• ABOUT THIS EXERCISE
Write out every line below with no difference at all.
##### DATASET RECORDS
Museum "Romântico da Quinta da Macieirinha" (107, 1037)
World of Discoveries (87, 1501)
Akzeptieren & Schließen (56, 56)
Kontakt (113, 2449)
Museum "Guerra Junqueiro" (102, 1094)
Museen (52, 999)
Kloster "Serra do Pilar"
##########
• FINISHED TASK
Museum "Romântico da Quinta da Macieirinha" (107, 1037)
World of Discoveries (87, 1501)
Akzeptieren & Schließen (56, 56)
Kontakt (113, 2449)
Museum "Guerra Junqueiro" (102, 1094)
Museen (52, 999)
Kloster "Serra do Pilar"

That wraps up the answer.